** Available data follows **

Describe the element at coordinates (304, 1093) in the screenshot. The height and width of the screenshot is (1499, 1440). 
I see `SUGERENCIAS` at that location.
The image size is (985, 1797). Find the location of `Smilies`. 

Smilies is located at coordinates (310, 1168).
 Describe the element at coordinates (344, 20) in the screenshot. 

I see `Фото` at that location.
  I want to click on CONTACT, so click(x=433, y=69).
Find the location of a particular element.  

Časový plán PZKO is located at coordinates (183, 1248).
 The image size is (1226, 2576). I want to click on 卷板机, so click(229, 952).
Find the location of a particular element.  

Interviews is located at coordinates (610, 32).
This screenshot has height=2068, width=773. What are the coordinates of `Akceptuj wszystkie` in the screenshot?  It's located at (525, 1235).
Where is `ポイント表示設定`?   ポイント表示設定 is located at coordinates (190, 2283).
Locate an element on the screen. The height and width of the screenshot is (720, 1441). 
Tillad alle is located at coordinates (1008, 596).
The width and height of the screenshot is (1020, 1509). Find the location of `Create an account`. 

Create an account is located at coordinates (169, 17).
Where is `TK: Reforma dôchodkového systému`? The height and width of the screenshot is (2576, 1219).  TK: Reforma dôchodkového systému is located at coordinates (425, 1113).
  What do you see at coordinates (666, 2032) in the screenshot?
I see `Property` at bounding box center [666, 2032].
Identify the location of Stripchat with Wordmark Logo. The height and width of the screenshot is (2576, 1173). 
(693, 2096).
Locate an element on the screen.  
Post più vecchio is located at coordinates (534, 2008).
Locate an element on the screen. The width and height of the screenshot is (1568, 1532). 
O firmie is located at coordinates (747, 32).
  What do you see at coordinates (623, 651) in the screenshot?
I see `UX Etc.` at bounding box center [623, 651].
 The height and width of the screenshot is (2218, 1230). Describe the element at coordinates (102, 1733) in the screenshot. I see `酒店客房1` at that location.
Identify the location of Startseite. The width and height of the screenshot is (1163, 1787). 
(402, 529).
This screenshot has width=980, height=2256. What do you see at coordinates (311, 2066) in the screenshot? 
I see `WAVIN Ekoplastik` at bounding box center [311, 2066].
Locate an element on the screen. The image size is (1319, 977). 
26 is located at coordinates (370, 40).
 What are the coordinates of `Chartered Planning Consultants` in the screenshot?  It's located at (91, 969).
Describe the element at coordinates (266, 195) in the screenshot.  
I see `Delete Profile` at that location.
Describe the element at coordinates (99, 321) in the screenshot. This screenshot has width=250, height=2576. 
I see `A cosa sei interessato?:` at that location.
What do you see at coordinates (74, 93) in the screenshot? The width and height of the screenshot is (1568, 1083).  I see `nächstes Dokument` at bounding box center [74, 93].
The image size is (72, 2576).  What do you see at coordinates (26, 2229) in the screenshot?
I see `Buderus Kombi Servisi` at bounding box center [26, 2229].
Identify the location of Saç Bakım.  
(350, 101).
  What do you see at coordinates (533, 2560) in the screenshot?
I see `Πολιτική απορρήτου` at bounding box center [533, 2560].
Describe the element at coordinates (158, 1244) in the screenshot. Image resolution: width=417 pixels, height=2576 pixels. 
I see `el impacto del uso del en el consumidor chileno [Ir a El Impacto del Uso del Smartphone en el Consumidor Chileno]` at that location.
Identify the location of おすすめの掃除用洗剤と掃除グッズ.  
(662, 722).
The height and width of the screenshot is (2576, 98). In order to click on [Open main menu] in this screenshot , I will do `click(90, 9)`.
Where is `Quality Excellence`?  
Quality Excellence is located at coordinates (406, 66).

** End of Available data **

▶ [Directions] Each line above should be output exactly as written.

▶ [Answer box]
Describe the element at coordinates (304, 1093) in the screenshot. The height and width of the screenshot is (1499, 1440). 
I see `SUGERENCIAS` at that location.
The image size is (985, 1797). Find the location of `Smilies`. 

Smilies is located at coordinates (310, 1168).
 Describe the element at coordinates (344, 20) in the screenshot. 

I see `Фото` at that location.
  I want to click on CONTACT, so click(x=433, y=69).
Find the location of a particular element.  

Časový plán PZKO is located at coordinates (183, 1248).
 The image size is (1226, 2576). I want to click on 卷板机, so click(229, 952).
Find the location of a particular element.  

Interviews is located at coordinates (610, 32).
This screenshot has height=2068, width=773. What are the coordinates of `Akceptuj wszystkie` in the screenshot?  It's located at (525, 1235).
Where is `ポイント表示設定`?   ポイント表示設定 is located at coordinates (190, 2283).
Locate an element on the screen. The height and width of the screenshot is (720, 1441). 
Tillad alle is located at coordinates (1008, 596).
The width and height of the screenshot is (1020, 1509). Find the location of `Create an account`. 

Create an account is located at coordinates (169, 17).
Where is `TK: Reforma dôchodkového systému`? The height and width of the screenshot is (2576, 1219).  TK: Reforma dôchodkového systému is located at coordinates (425, 1113).
  What do you see at coordinates (666, 2032) in the screenshot?
I see `Property` at bounding box center [666, 2032].
Identify the location of Stripchat with Wordmark Logo. The height and width of the screenshot is (2576, 1173). 
(693, 2096).
Locate an element on the screen.  
Post più vecchio is located at coordinates (534, 2008).
Locate an element on the screen. The width and height of the screenshot is (1568, 1532). 
O firmie is located at coordinates (747, 32).
  What do you see at coordinates (623, 651) in the screenshot?
I see `UX Etc.` at bounding box center [623, 651].
 The height and width of the screenshot is (2218, 1230). Describe the element at coordinates (102, 1733) in the screenshot. I see `酒店客房1` at that location.
Identify the location of Startseite. The width and height of the screenshot is (1163, 1787). 
(402, 529).
This screenshot has width=980, height=2256. What do you see at coordinates (311, 2066) in the screenshot? 
I see `WAVIN Ekoplastik` at bounding box center [311, 2066].
Locate an element on the screen. The image size is (1319, 977). 
26 is located at coordinates (370, 40).
 What are the coordinates of `Chartered Planning Consultants` in the screenshot?  It's located at (91, 969).
Describe the element at coordinates (266, 195) in the screenshot.  
I see `Delete Profile` at that location.
Describe the element at coordinates (99, 321) in the screenshot. This screenshot has width=250, height=2576. 
I see `A cosa sei interessato?:` at that location.
What do you see at coordinates (74, 93) in the screenshot? The width and height of the screenshot is (1568, 1083).  I see `nächstes Dokument` at bounding box center [74, 93].
The image size is (72, 2576).  What do you see at coordinates (26, 2229) in the screenshot?
I see `Buderus Kombi Servisi` at bounding box center [26, 2229].
Identify the location of Saç Bakım.  
(350, 101).
  What do you see at coordinates (533, 2560) in the screenshot?
I see `Πολιτική απορρήτου` at bounding box center [533, 2560].
Describe the element at coordinates (158, 1244) in the screenshot. Image resolution: width=417 pixels, height=2576 pixels. 
I see `el impacto del uso del en el consumidor chileno [Ir a El Impacto del Uso del Smartphone en el Consumidor Chileno]` at that location.
Identify the location of おすすめの掃除用洗剤と掃除グッズ.  
(662, 722).
The height and width of the screenshot is (2576, 98). In order to click on [Open main menu] in this screenshot , I will do `click(90, 9)`.
Where is `Quality Excellence`?  
Quality Excellence is located at coordinates (406, 66).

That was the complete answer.